David Arthur | 06 June 2024  

Juiliette I left home age 22 and we never had a Telly. Maybe 3 weeks once during the school holidays. At age 20 we got our first electric talking telephone. Which was hogged by my 4 sisters.
All this business about boiling the planet with coal as a resource is nonsense. The DFC (direct fuel cell) was developed 10 years ago at UQ and converts any grade of coal to energy without the need for combustion and the CO2 emission is 2% (which can be sequestered underground in salt caverns). Hence effectively zero emissions.
The problem has been no governments wanted to embrace the new technology or go to the cost of rebuilding the coal fired generators.
That aside, Japan has 33 operable nuclear reactors. Official figures show that there have been 2313 disaster-related deaths among evacuees from Fukushima prefecture. Disaster-related deaths are in addition to the about 19,500 that were killed by the earthquake or tsunami. But all 4 cores were written off.
That is the trade off.
Australia has enough coal in the Surat Basin alone to power the world for 2000 years. We also have invested heavily in renewable energy and batteries.

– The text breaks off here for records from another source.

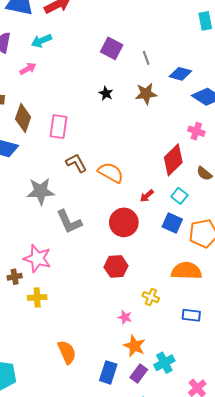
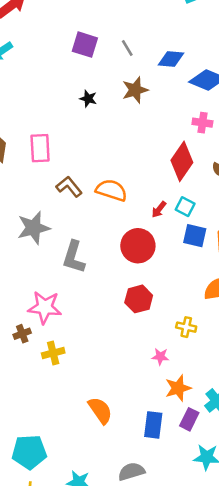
cyan square: (179, 196) -> (185, 207), moved
gray L-shape: (69, 222) -> (74, 257), turned 52
orange star: (134, 346) -> (178, 388), turned -30

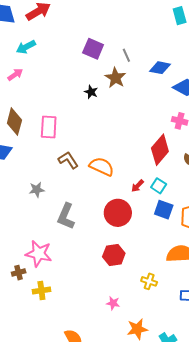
brown star: (135, 90) -> (115, 78), moved, turned -30
gray star: (34, 228) -> (37, 190), size x0.6
pink star: (160, 357) -> (113, 303), moved

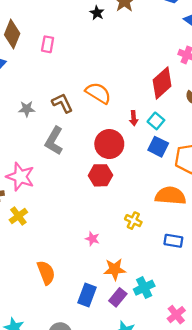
pink rectangle: (49, 127) -> (48, 44), size x0.7
brown L-shape: (68, 160) -> (62, 103), moved
red arrow: (138, 186) -> (134, 118), turned -56
red hexagon: (114, 255) -> (100, 175), moved
yellow cross: (41, 291) -> (18, 216), turned -36

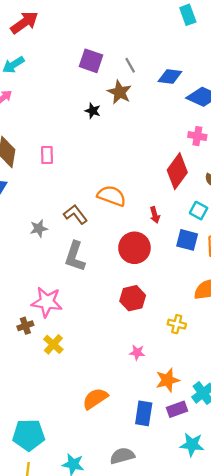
cyan square: (156, 121) -> (199, 211), moved
red hexagon: (100, 175) -> (133, 298), moved
orange semicircle: (46, 273) -> (95, 399), turned -90
purple rectangle: (118, 297) -> (177, 409), turned 42

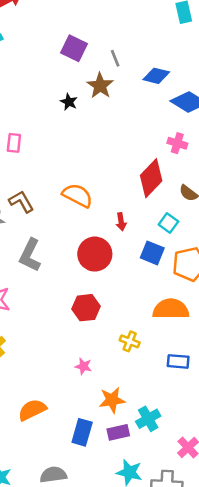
brown L-shape: (75, 214) -> (21, 202), moved

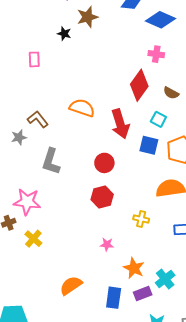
brown star: (100, 86) -> (87, 17), turned 30
pink rectangle: (14, 143) -> (34, 59), moved
red arrow: (121, 222) -> (120, 124), size x2.0
red circle: (95, 254) -> (104, 163), moved, size x0.7
orange star: (112, 400) -> (134, 268), turned -30

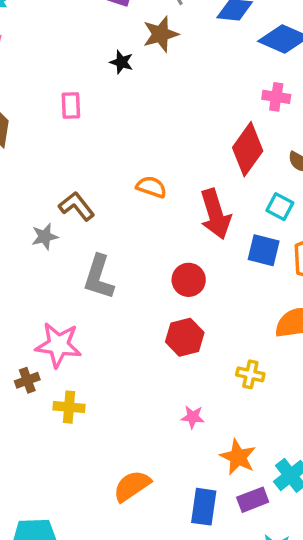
orange semicircle: (82, 108) -> (151, 187), size x0.7
yellow cross: (33, 239) -> (69, 407), turned -36

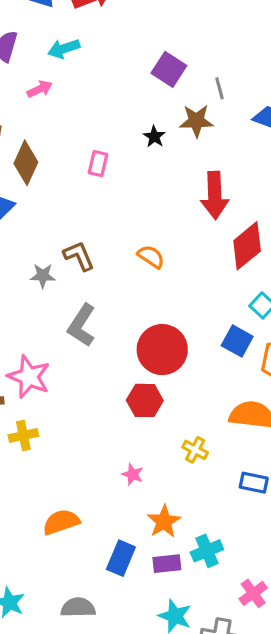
red arrow: (215, 214) -> (215, 195), moved
red circle: (189, 280) -> (162, 350), size x1.6
yellow cross: (69, 407) -> (23, 435), turned -32

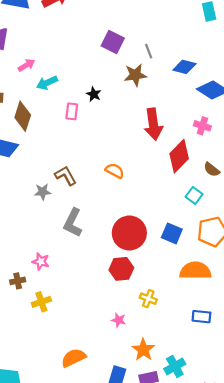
cyan arrow: (64, 49) -> (47, 83), moved
black star: (154, 137) -> (94, 94), moved
blue square: (237, 341) -> (172, 233), moved
pink star: (29, 377) -> (41, 261), size x0.6
yellow cross: (195, 450) -> (148, 299), moved

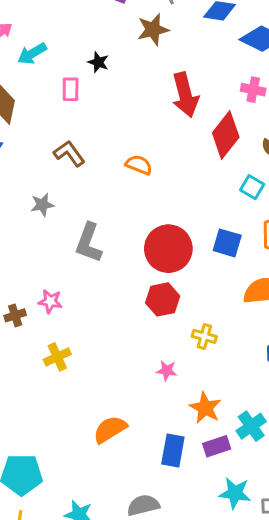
brown L-shape: (66, 176) -> (69, 153), moved
brown cross: (18, 281) -> (15, 315), moved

Acciona are in a JV with the Qld Govt to build a huge windfarm at Warwick. "In November 2022, ACCIONA announced the new 1,000-MW Herries Range Wind Farm will be built within the MacIntyre Wind Precinct, west of Warwick, bringing the precinct value to $4 billion, and the total amount of renewable energy to two gigawatts."
We should also be building tidal powerplants especially in the Kimberley. I think we should embrace Nuclear and the DFC.